Hey Spencer Larson‌,

I would have a chat with your Esri contact as they will let you know if they can help out with this sort of work.

Depending on your level of database knowledge you may consider just using a relational data store which you will need to build when you do an enterprise build. When you publish hosted feature layers you can specify if people can edit the data which will allow people to edit the data using ArcGIS Pro or a variety of other products (Collecter, Survery123).

For your servers I would recommend you start out with one as you grow the capability in your agency and give it 32GB of RAM and 4 cores. You can always split the capabilities off on to separate machines at a later stage.

When we talk about high availability, active-active, active-passive we are talking about what happens if the server breaks. High availability generally means that you double up on everything so if one machine breaks the other one takes over. This is a more complex build and requires more administration so I would advise that you be aware of it and should you need to host mission critical data you look into it.

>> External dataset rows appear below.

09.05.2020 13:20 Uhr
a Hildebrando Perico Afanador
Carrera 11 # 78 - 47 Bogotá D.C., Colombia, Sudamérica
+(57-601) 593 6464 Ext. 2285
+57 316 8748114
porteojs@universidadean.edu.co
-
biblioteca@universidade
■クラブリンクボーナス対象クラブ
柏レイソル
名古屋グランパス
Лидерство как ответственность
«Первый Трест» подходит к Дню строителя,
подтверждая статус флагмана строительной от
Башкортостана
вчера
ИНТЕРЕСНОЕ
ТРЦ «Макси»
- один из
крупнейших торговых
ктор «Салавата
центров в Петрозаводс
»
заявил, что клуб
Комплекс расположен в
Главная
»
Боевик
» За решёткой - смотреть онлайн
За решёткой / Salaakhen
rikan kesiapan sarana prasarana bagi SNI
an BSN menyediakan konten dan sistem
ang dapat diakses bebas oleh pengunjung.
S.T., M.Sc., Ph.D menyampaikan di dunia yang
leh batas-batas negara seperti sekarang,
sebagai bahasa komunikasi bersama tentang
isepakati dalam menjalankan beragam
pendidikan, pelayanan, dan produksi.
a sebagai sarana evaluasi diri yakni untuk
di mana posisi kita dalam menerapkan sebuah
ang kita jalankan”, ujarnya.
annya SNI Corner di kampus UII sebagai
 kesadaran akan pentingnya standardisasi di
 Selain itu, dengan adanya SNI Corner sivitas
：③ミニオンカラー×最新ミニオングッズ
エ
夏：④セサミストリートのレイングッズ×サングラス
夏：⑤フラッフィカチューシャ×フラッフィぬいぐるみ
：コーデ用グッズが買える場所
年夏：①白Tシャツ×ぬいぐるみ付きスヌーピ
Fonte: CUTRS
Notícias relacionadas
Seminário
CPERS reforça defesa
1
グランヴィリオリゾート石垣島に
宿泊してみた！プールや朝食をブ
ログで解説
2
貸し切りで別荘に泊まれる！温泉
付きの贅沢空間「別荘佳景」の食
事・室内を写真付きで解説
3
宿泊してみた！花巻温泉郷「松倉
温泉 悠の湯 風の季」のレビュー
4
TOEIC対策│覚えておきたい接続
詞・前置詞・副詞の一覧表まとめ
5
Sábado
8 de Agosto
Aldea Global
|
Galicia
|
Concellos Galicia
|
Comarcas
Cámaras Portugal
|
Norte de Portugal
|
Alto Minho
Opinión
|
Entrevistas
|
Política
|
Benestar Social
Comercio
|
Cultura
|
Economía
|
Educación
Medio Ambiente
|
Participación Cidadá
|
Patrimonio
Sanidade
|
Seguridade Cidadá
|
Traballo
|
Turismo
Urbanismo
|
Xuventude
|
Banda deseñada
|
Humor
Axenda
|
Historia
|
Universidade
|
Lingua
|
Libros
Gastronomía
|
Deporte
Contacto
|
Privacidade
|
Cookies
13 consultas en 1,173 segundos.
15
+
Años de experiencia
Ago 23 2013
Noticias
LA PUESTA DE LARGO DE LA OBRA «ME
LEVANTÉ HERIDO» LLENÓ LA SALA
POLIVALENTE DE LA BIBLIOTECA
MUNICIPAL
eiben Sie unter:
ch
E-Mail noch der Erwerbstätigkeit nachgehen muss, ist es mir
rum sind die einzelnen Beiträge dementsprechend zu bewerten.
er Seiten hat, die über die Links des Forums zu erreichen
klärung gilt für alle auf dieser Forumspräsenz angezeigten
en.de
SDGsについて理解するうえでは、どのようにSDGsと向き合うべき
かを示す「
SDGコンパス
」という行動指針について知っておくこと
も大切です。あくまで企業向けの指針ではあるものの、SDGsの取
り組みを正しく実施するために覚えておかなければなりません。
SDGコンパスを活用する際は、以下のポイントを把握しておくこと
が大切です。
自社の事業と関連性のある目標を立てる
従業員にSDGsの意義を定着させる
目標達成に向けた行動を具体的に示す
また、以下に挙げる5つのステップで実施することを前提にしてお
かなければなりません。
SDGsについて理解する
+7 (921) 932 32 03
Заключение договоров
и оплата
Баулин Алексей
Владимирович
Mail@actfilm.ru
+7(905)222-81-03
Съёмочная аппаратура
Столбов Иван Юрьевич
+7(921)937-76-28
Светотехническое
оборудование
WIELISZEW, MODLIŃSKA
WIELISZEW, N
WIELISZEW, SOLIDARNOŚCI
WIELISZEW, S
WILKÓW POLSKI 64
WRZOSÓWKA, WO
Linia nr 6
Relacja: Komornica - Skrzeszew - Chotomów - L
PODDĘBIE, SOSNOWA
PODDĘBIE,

When we talk about balancing the load there are a few ways people interpret that. WE do multi site machines which is each machine has its own capability on it (seperate Portal, Server and Datastore onto their own machines). Multi machine generally aims to remove bottle necks and allows you to spec the machine as required for the capability. You can also balance load using two machines that are built identically and then you can share traffic between the two which helps to alleviate load.

A single machine installation will be the quickest and easiest to manage and will allow you to experience/test the capabilities that Enterprise has to offer. There are plenty of tools that you can use to monitor its usage and determine when you want to upgrade it to a more powerful machine, multi-site or load balanced. How long a single machine build will really depend on your agencies uptake of the Enterprise stack.

If you have any more questions please don't hesitate to ask!